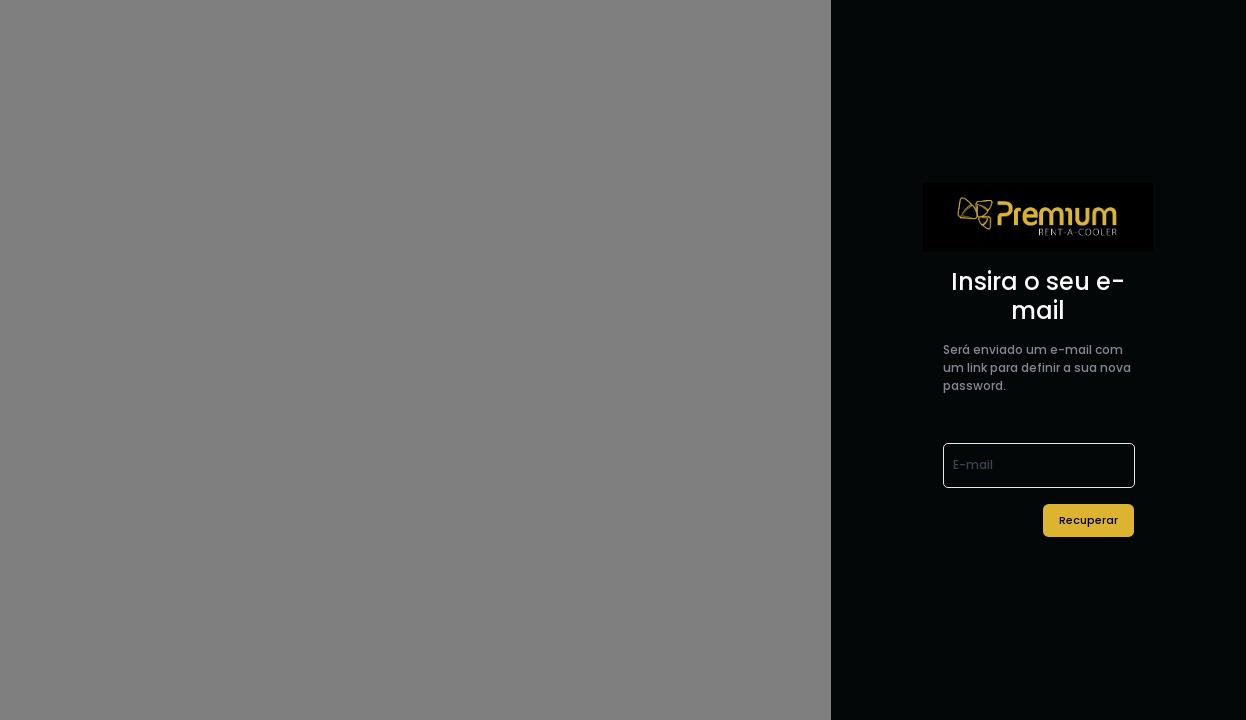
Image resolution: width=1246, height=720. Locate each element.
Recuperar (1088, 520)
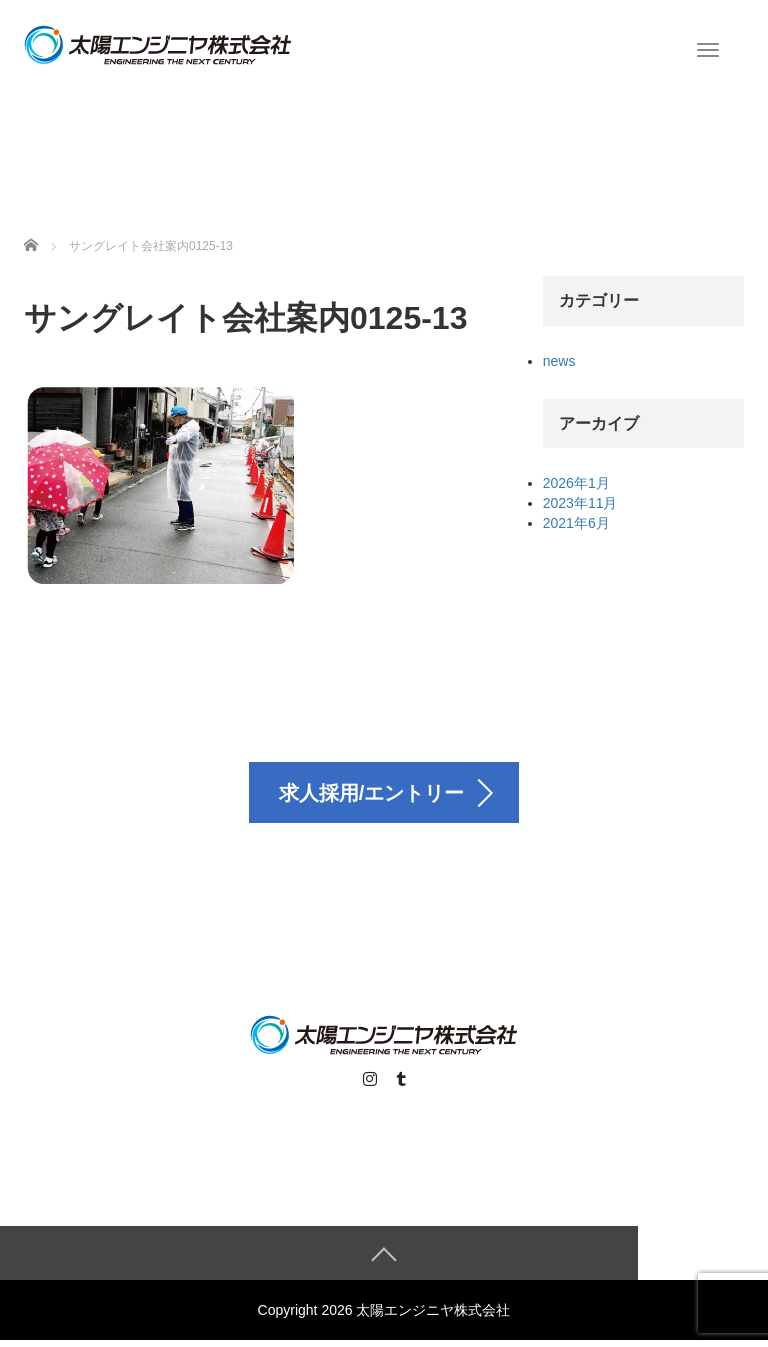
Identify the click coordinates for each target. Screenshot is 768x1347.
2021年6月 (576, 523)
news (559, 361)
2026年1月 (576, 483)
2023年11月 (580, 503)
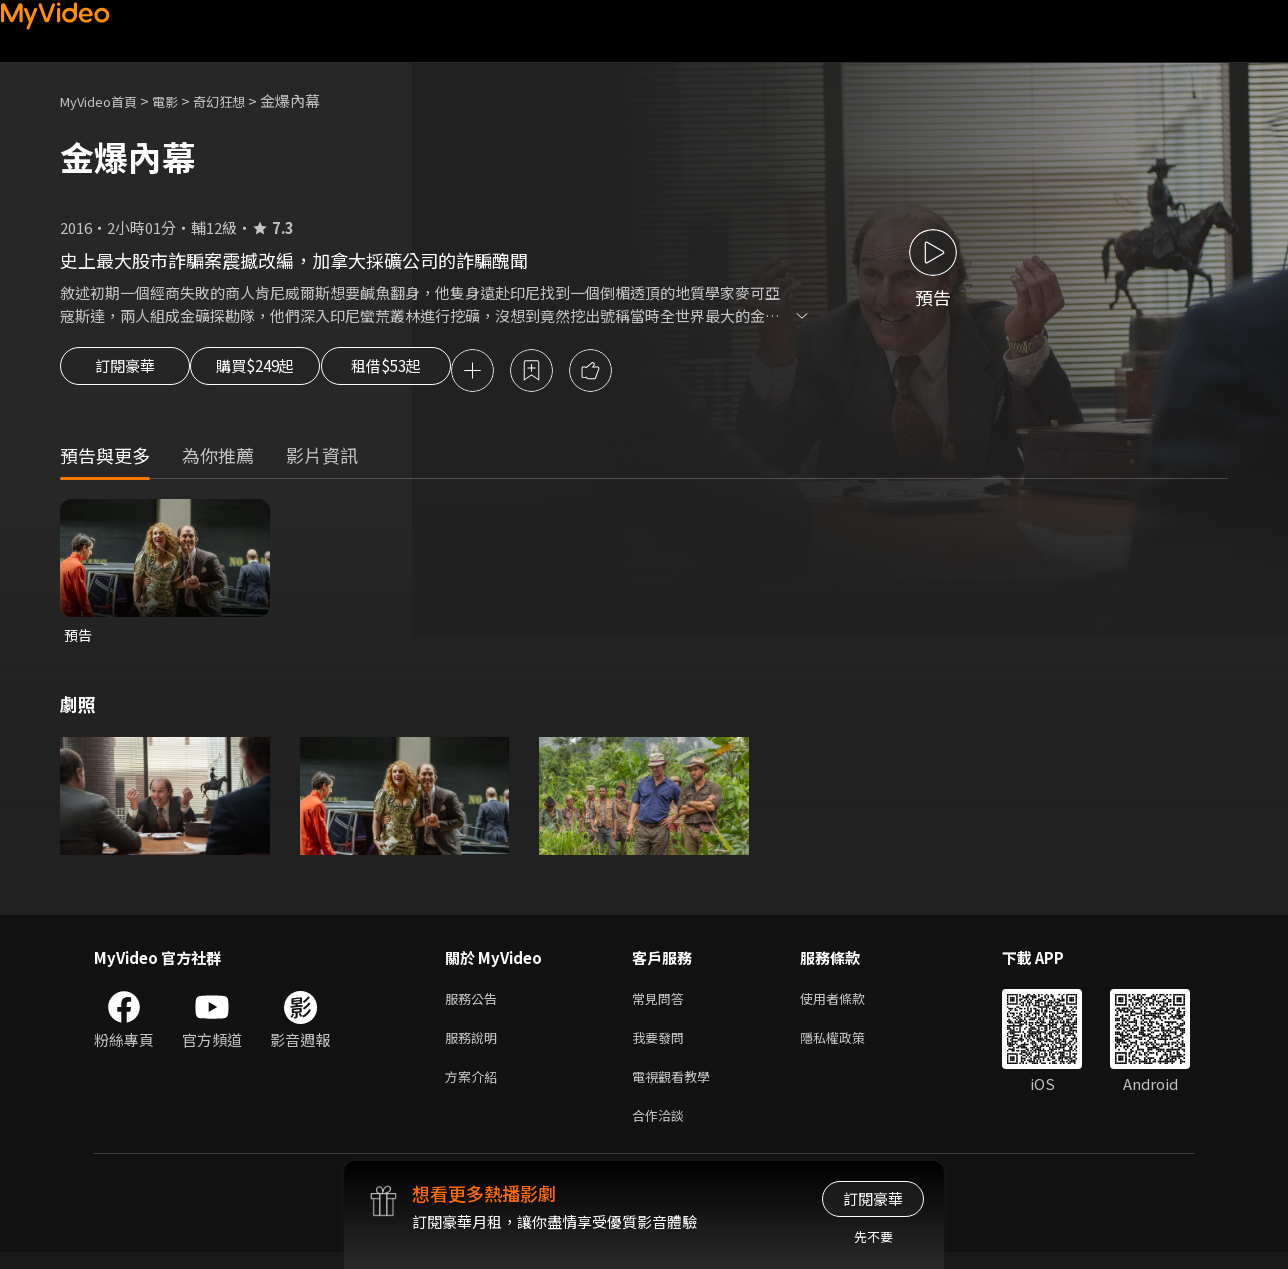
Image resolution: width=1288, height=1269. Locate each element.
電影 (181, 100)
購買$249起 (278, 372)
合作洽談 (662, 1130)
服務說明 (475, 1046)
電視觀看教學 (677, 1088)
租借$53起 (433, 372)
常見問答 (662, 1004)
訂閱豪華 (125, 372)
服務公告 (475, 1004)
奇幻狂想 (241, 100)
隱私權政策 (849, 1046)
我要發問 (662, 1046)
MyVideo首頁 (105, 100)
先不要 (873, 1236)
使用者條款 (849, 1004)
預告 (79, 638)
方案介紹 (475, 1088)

_Task brief_: Nothing but the lines from the start of the records through the line holding "合作洽談 (662, 1130)" should be printed, exactly as written and with the pictures left out.

_The completed task_:
Image resolution: width=1246, height=720. Locate each element.
Recuperar (1088, 520)
Identify the click coordinates for each target. Screenshot is 768x1347.
2021年6月 (576, 523)
news (559, 361)
2026年1月 (576, 483)
2023年11月 (580, 503)
Image resolution: width=1288, height=1269. Locate each element.
電影 (181, 100)
購買$249起 (278, 372)
合作洽談 (662, 1130)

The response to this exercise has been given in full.